[Exercise goal]
If a line in the records contains the string "Guaranteed", show that line.

[Dataset entries]
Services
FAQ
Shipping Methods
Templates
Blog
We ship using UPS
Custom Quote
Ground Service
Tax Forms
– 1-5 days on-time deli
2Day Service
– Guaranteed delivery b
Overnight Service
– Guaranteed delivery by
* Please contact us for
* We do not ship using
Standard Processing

---

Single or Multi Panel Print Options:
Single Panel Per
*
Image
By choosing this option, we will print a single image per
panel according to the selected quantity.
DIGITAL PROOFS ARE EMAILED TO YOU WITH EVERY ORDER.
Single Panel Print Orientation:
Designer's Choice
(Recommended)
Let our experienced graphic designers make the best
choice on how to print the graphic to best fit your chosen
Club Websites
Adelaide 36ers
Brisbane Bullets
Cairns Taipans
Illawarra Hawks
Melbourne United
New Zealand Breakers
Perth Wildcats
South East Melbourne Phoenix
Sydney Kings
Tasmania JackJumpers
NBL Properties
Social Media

[Answer section]
– Guaranteed delivery b
– Guaranteed delivery by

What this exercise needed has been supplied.